El Correo, 01/11/2015
Los seres humanos tenemos una enorme capacidad de engañarnos a nosotros mismos. Tal vez nadie lo haya descrito mejor que Freud al analizar el chiste del caldero prestado. Alguien le reclama a otro una indemnización porque el caldero que le había prestado tenía un agujero y este le contesta: en primer lugar, tu no me has prestado ningún caldero; en segundo lugar, el caldero ya estaba agujereado; y en tercer lugar, yo te he devuelto el caldero completamente intacto. Freud cuenta este chiste para explicar la naturaleza del humor, pero también podría servir para entender lo ridículo y lo grotesco, e incluso lo trágico porque la operación de engañar a otros termina mucha veces en el auto-engaño y a veces en la incapacidad para distinguir nuestros deseos de la realidad hasta el punto de impedir que la realidad nos desmienta y nos enseñe, antesala de la locura.
Las personas y las organizaciones no podían vivir sin un sistema inmunológico, pero menos aún si no se defienden del poder de ese sistema. Es necesario protegerse, por supuesto, pero también aprender, y esto no es posible sin desprotegerse y adentrarse con pocas defensas en el espacio abierto de la confrontación, con los otros y con la realidad. Edgar Morin publicó un libro muy valiente en 1959 titulado Autocritique en el que testimoniaba los múltiples errores de su compromiso intelectual y político con el estalinismo. En el prefacio a su más reciente edición (2012) consideraba que la capacidad de autocrítica es el mejor bien intelectual que poseemos. Para la lucha que hemos de mantener contra las posibilidades de auto-intoxicación recomendaba prescindir de los insultos, reconocer las ambivalencias y las complejidades, y ser conscientes de que las ideas enemigas tienen una parte de verdad.

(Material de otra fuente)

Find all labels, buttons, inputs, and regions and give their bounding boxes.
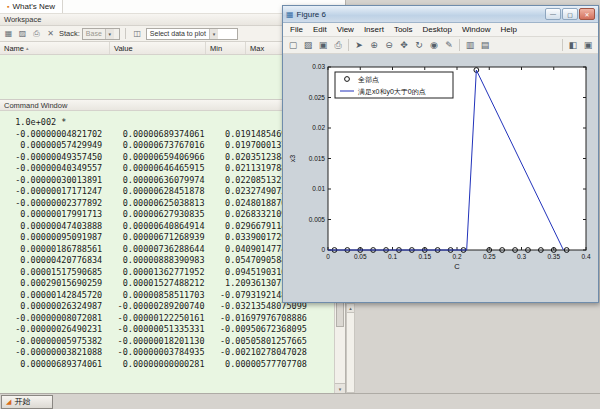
print-figure-icon[interactable]: ⎙ xyxy=(331,39,345,52)
svg-text:0.25: 0.25 xyxy=(483,253,496,260)
figure-icon: ▦ xyxy=(286,10,294,19)
right-panel-scrollbar[interactable]: ▴ xyxy=(346,303,355,393)
svg-text:C: C xyxy=(454,262,460,271)
plot-axes: 00.050.10.150.20.250.30.350.400.0050.010… xyxy=(283,54,598,302)
svg-text:0.1: 0.1 xyxy=(388,253,397,260)
chevron-down-icon: ▾ xyxy=(105,29,114,39)
tab-whats-new-label: What's New xyxy=(12,2,54,11)
pan-icon[interactable]: ✥ xyxy=(397,39,411,52)
insert-colorbar-icon[interactable]: ▥ xyxy=(463,39,477,52)
tab-whats-new[interactable]: ▪ What's New xyxy=(0,0,63,13)
matlab-desktop: ▪ What's New Workspace ▦▨⎙✕ Stack: Base … xyxy=(0,0,600,409)
hide-plot-tools-icon[interactable]: ◧ xyxy=(566,39,580,52)
close-button[interactable]: ✕ xyxy=(579,8,595,20)
figure-titlebar[interactable]: ▦ Figure 6 —▢✕ xyxy=(283,6,598,23)
column-header-label: Max xyxy=(250,44,264,53)
command-output-line: 0.00000186788561 0.00000736288644 0.0409… xyxy=(5,244,307,256)
menu-insert[interactable]: Insert xyxy=(359,23,389,36)
command-output-line: 1.0e+002 * xyxy=(5,117,307,129)
menu-desktop[interactable]: Desktop xyxy=(418,23,457,36)
command-output-line: -0.00000003821088 -0.00000003784935 -0.0… xyxy=(5,347,307,359)
delete-variable-icon[interactable]: ✕ xyxy=(44,27,57,40)
figure-menubar: FileEditViewInsertToolsDesktopWindowHelp xyxy=(283,23,598,37)
command-output-line: -0.00000030013891 0.00000636079974 0.022… xyxy=(5,175,307,187)
svg-text:0.015: 0.015 xyxy=(309,155,326,162)
menu-help[interactable]: Help xyxy=(495,23,521,36)
scroll-up-icon[interactable]: ▴ xyxy=(347,304,354,313)
stack-combobox[interactable]: Base ▾ xyxy=(82,28,120,40)
column-header-name[interactable]: Name▴ xyxy=(0,42,110,54)
minimize-button[interactable]: — xyxy=(545,8,561,20)
command-output: 1.0e+002 * -0.00000004821702 0.000006893… xyxy=(5,117,307,370)
print-icon[interactable]: ⎙ xyxy=(30,27,43,40)
svg-text:0.02: 0.02 xyxy=(312,124,325,131)
svg-text:满足x0和y0大于0的点: 满足x0和y0大于0的点 xyxy=(358,88,426,96)
zoom-out-icon[interactable]: ⊖ xyxy=(382,39,396,52)
svg-text:0.35: 0.35 xyxy=(547,253,560,260)
command-output-line: 0.00000017991713 0.00000627930835 0.0268… xyxy=(5,209,307,221)
column-header-label: Name xyxy=(4,44,24,53)
scroll-down-icon[interactable]: ▾ xyxy=(335,383,345,393)
show-plot-tools-icon[interactable]: ▣ xyxy=(581,39,595,52)
command-output-line: 0.00000142845720 0.00000858511703 -0.079… xyxy=(5,290,307,302)
plot-selector-combobox[interactable]: Select data to plot ▾ xyxy=(146,28,238,40)
figure-title: Figure 6 xyxy=(297,10,326,19)
svg-text:0.3: 0.3 xyxy=(517,253,526,260)
command-output-line: -0.00000008072081 -0.00000122250161 -0.0… xyxy=(5,313,307,325)
command-output-line: 0.00001517590685 0.00001362771952 0.0945… xyxy=(5,267,307,279)
column-header-value[interactable]: Value xyxy=(110,42,206,54)
command-output-line: -0.00000005975382 -0.00000018201130 -0.0… xyxy=(5,336,307,348)
command-output-line: -0.00000026490231 -0.00000051335331 -0.0… xyxy=(5,324,307,336)
save-figure-icon[interactable]: ▣ xyxy=(316,39,330,52)
maximize-button[interactable]: ▢ xyxy=(562,8,578,20)
command-output-line: 0.00000095091987 0.00000671268939 0.0339… xyxy=(5,232,307,244)
toolbar-separator xyxy=(348,39,349,51)
insert-legend-icon[interactable]: ▤ xyxy=(478,39,492,52)
command-output-line: 0.00000047403888 0.00000640864914 0.0296… xyxy=(5,221,307,233)
command-output-line: 0.00000420776834 0.00000888390983 0.0547… xyxy=(5,255,307,267)
command-output-line: 0.00000689374061 0.00000000000281 0.0000… xyxy=(5,359,307,371)
window-buttons: —▢✕ xyxy=(545,8,595,20)
svg-text:0: 0 xyxy=(321,246,325,253)
sort-ascending-icon: ▴ xyxy=(26,45,29,51)
toolbar-separator xyxy=(562,39,563,51)
open-file-icon[interactable]: ▨ xyxy=(16,27,29,40)
zoom-in-icon[interactable]: ⊕ xyxy=(367,39,381,52)
figure-window: ▦ Figure 6 —▢✕ FileEditViewInsertToolsDe… xyxy=(282,5,599,303)
matlab-logo-icon: ◢ xyxy=(6,398,11,406)
new-variable-icon[interactable]: ▦ xyxy=(2,27,15,40)
column-header-label: Min xyxy=(210,44,222,53)
svg-text:0.15: 0.15 xyxy=(418,253,431,260)
svg-text:0.05: 0.05 xyxy=(354,253,367,260)
figure-canvas[interactable]: 00.050.10.150.20.250.30.350.400.0050.010… xyxy=(283,54,598,302)
brush-icon[interactable]: ✎ xyxy=(442,39,456,52)
menu-tools[interactable]: Tools xyxy=(389,23,418,36)
menu-view[interactable]: View xyxy=(332,23,359,36)
toolbar-separator xyxy=(459,39,460,51)
toolbar-separator xyxy=(125,28,126,39)
command-output-line: 0.00029015690259 0.00001527488212 1.2093… xyxy=(5,278,307,290)
edit-plot-icon[interactable]: ➤ xyxy=(352,39,366,52)
svg-text:0.03: 0.03 xyxy=(312,63,325,70)
column-header-label: Value xyxy=(114,44,133,53)
rotate-3d-icon[interactable]: ↻ xyxy=(412,39,426,52)
open-file-icon[interactable]: ▨ xyxy=(301,39,315,52)
whats-new-icon: ▪ xyxy=(7,3,9,10)
command-window-title: Command Window xyxy=(4,101,67,110)
column-header-min[interactable]: Min xyxy=(206,42,246,54)
menu-edit[interactable]: Edit xyxy=(308,23,332,36)
command-output-line: -0.00000004821702 0.00000689374061 0.019… xyxy=(5,129,307,141)
stack-label: Stack: xyxy=(59,29,80,38)
command-output-line: -0.00000049357450 0.00000659406966 0.020… xyxy=(5,152,307,164)
matlab-start-button[interactable]: ◢ 开始 xyxy=(1,395,53,409)
figure-toolbar: ▢▨▣⎙➤⊕⊖✥↻◉✎▥▤◧▣ xyxy=(283,37,598,54)
new-figure-icon[interactable]: ▢ xyxy=(286,39,300,52)
data-cursor-icon[interactable]: ◉ xyxy=(427,39,441,52)
svg-text:0.2: 0.2 xyxy=(452,253,461,260)
workspace-title: Workspace xyxy=(4,15,41,24)
plot-selector-icon: ◫ xyxy=(131,27,144,40)
menu-window[interactable]: Window xyxy=(457,23,495,36)
menu-file[interactable]: File xyxy=(285,23,308,36)
svg-text:0.01: 0.01 xyxy=(312,185,325,192)
command-output-line: 0.00000026324987 -0.00000289200740 -0.03… xyxy=(5,301,307,313)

Cuando se ha vivido en una sociedad herida por la violencia, además de muchas vidas humanas hemos perdido buena parte de la capacidad de examinarnos a nosotros mismos. En esta revisión crítica del pasado seguramente no todos tenemos que hacer el mismo recorrido, para unos más largo que otros, porque no es lo mismo la complicidad que la indiferencia, no es lo mismo aprobar e instigar que desatender, pero todos tenemos que llegar al mismo destino: una cultura política presidida por el respeto a la dignidad inviolable de las personas y, por consiguiente, que consagre el rechazo hacia la violencia contra ellas. Pero el principio de que la violencia está mal requiere la convicción de que también estuvo mal. No es el momento histórico el que las hace malas, ni el sujeto que las lleva a cabo, sino el acto mismo. Quien no sea capaz de examinar la violencia con esta universalidad crítica no terminará de acreditarse como un actor inteligente, legítimo y merecedor de confianza.
El principio de autocrítica es fácilmente aceptable en la teoría, pero más difícil cuando parece procurarnos alguna desventaja en la práctica donde el combate político continúa. Hay diversos procedimientos para rehuirla. El primero es aplicérsela a los demás. Todos recordaremos aquellos años en que la aplicación de la auto-crítica a otros era la causa de que los más enardecidos excluyeran a los disconformes apelando a ciertos principios incuestionables. Como te descuidaras un poc, te hacían una auto-crítica y te quedabas fuera de juego. Este era el procedimiento que dio lugar a la peculiar fragmentación política en la que se multiplicaban grupúsculos que se calificaban como más auténticos, desde la Falange hasta la extrema izquierda.
La otra resistencia contra el ejercicio de la autocrítica es más cobarde que agresiva y consiste en pensar que la autocrítica está bien, pero que hemos de hacerla todos a la vez o, más exactamente, yo no la haré mientras no la hagan todos. Por supuesto que todos hemos hecho cosas mal, pero no estará uno tan convencido de los errores propios cuando quiere quiere compensar su maldad o torpeza con las de los demás. Si algo estuvo mal no deja de serlo porque otros reconozcan errores semejantes, ni tendría por qué esperar que la autocrítica de otros le proporcione un espacio de justificación.
En última instancia nos queda por responder para qué sirve todo esto y qué sentido puede tener la autocrítica sincera, completa e independiente de lo que hagan los demás. A esta pregunta solo sabría responder de la siguiente manera: porque quien hace auto-crítica mejora sus relaciones con la propia conciencia, con los demás agentes políticos con los que puede así generar una mayor confianza pero, sobre todo, con la realidad. Porque sin una buena relación con la realidad uno se vuelve poco razonable y termina sin saber qué hacer con el caldero agujereado.